At 3 p.m. Tuesday Brainerd Public Utilities will be adding chlorine to the system until further notice. Phelps said the system will be flushed and tested. How long the utility will be putting chlorine into the city's water supply will depend on how long it takes for the chlorine to get through the city's delivery system, he said.
Schultz said the Minnesota Department of Health always recommends permanent chlorination of municipal water systems, but Brainerd chooses not to do so.
"If it did, this problem probably would not occur," he said.
Brainerd will be adding chlorine at a ratio of two parts per million, which is at levels found in water delivery systems that are permanently chlorinated.
"It will be within normal drinking water levels," he said.
The addition of chlorine to disinfect the water may react with iron or manganese that may be deposited in water mains, breaking it loose and causing some temporary discoloration, black or reddish brown, of the water.

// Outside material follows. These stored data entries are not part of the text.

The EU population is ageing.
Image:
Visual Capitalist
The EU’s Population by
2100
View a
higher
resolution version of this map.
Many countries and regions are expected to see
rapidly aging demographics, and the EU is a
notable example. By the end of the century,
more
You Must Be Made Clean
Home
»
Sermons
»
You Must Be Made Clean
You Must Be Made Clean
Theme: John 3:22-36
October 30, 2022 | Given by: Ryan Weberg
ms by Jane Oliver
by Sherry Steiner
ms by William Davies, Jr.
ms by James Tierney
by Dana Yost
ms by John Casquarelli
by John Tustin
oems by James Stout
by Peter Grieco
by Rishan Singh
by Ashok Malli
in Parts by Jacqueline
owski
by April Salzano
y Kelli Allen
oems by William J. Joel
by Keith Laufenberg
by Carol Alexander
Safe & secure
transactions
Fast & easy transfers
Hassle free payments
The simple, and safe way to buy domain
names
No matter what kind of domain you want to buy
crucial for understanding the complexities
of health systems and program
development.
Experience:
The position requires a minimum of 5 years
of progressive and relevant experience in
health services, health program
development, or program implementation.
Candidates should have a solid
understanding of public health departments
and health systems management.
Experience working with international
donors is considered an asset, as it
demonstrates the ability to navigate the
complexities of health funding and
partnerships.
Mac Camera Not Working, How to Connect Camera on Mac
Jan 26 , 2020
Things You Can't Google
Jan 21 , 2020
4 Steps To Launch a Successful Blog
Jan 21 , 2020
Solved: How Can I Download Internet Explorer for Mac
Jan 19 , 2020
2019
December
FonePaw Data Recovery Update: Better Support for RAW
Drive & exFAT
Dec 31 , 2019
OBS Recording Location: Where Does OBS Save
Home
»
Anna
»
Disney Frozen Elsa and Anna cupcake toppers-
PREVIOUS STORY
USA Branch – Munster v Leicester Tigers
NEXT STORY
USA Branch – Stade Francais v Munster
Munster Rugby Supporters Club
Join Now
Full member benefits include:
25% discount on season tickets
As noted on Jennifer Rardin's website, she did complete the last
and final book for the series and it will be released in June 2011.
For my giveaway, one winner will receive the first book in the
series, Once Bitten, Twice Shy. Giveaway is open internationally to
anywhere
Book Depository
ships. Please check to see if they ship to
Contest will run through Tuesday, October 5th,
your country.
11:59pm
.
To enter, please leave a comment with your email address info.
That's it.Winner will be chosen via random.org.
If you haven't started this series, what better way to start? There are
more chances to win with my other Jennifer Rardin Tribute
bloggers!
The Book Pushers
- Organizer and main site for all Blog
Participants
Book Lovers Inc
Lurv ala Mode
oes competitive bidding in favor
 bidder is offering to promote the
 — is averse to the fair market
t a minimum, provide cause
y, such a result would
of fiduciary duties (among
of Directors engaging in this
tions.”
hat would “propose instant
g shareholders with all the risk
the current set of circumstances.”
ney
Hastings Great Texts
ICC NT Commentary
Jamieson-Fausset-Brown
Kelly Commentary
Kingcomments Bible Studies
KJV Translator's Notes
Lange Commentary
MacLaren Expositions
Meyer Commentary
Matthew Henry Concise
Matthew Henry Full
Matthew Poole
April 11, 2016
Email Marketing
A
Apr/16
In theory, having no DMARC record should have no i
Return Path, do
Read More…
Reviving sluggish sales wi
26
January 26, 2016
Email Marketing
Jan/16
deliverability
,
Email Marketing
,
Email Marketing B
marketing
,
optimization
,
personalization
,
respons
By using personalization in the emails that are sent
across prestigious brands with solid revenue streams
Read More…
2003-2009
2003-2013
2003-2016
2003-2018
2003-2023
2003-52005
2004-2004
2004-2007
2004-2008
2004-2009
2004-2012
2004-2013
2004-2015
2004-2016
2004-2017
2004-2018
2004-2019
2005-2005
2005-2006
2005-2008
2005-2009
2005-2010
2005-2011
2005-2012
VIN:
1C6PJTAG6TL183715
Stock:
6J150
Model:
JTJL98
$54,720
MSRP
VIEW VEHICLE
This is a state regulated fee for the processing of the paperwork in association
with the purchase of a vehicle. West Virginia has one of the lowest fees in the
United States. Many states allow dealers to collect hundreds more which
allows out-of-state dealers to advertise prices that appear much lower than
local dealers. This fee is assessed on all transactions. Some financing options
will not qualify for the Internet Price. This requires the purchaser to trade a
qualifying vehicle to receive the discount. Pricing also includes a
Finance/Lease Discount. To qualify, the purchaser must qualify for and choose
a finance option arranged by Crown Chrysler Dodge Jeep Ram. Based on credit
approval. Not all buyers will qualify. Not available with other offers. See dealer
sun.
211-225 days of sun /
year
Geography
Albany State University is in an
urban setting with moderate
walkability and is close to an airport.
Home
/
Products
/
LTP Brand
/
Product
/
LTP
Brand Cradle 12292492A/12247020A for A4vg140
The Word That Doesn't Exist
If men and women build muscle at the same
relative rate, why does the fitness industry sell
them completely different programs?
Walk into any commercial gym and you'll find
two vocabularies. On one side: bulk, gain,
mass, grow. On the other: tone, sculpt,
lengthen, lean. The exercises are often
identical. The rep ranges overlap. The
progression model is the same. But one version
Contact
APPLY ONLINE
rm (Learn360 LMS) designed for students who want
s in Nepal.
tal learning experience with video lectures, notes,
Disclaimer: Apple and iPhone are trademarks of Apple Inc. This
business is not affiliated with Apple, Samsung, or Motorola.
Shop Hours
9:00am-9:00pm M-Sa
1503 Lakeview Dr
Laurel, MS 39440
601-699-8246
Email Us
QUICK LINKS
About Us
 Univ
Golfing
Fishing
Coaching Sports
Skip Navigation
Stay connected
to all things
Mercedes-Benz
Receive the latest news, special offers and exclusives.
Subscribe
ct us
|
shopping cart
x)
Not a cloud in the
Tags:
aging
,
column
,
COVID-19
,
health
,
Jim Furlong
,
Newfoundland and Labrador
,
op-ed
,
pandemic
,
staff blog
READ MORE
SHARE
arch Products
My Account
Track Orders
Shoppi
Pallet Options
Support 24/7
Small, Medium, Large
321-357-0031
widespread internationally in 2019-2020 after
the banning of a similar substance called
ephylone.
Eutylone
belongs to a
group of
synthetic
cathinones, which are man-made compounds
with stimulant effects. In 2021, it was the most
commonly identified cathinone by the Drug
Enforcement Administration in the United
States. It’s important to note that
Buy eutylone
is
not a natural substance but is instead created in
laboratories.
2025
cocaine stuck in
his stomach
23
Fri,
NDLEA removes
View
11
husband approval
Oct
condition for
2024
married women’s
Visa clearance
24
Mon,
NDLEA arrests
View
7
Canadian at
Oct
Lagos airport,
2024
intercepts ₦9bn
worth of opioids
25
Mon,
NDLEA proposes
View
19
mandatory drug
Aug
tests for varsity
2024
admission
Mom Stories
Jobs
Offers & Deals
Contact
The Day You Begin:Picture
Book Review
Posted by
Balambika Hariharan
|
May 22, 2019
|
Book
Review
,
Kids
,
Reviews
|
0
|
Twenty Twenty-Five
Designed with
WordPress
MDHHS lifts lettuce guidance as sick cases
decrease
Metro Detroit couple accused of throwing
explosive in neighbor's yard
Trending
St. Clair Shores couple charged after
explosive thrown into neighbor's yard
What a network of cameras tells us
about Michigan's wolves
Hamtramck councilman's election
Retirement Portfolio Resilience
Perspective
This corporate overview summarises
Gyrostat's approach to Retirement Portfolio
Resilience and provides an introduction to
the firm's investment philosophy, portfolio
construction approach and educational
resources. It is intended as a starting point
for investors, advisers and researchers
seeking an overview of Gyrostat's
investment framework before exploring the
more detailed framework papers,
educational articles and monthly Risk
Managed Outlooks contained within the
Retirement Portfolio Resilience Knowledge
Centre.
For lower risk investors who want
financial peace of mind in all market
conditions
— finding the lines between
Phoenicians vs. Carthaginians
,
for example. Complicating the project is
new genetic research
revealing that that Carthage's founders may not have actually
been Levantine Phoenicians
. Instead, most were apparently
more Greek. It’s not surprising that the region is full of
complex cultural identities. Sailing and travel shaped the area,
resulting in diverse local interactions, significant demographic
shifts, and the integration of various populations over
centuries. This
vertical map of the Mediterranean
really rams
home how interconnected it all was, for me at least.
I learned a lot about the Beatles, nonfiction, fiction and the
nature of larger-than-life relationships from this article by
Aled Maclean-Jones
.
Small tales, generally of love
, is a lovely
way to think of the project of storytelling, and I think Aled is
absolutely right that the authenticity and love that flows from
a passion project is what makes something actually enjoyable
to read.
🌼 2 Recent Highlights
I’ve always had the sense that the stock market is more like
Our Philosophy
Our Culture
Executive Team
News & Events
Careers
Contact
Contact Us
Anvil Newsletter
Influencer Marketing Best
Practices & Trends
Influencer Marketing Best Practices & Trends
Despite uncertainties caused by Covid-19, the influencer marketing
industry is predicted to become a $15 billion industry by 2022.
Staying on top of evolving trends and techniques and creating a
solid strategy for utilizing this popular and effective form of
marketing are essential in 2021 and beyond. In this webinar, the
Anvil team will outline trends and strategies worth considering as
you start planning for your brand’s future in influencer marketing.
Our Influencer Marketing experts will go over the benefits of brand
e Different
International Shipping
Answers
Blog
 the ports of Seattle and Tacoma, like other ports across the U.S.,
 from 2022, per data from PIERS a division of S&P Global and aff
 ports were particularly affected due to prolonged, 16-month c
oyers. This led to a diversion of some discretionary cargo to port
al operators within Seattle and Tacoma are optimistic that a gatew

It does not pose a health threat, Brainerd Public Utilities said in a news release.
Residents can let the water run for a few minutes to flush the faucets of the discolored water before using it for cooking or laundry. The chlorine in the water may cause some problems in fish tanks as well as in commercial operations like bait shops.
Total coliform bacteria was found in Pine River's water system in 2005. The system was disinfected, tested and there were no reports of illness.